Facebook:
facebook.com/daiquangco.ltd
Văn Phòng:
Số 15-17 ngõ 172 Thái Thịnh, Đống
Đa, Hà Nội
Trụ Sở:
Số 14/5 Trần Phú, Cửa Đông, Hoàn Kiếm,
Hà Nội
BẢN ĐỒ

Try it =
From the line containing "Số 15-17 ngõ 172 Thái Thịnh, Đống" down to the last line of the data, transcribe every line exactly; nothing else should appear.

Solution =
Số 15-17 ngõ 172 Thái Thịnh, Đống
Đa, Hà Nội
Trụ Sở:
Số 14/5 Trần Phú, Cửa Đông, Hoàn Kiếm,
Hà Nội
BẢN ĐỒ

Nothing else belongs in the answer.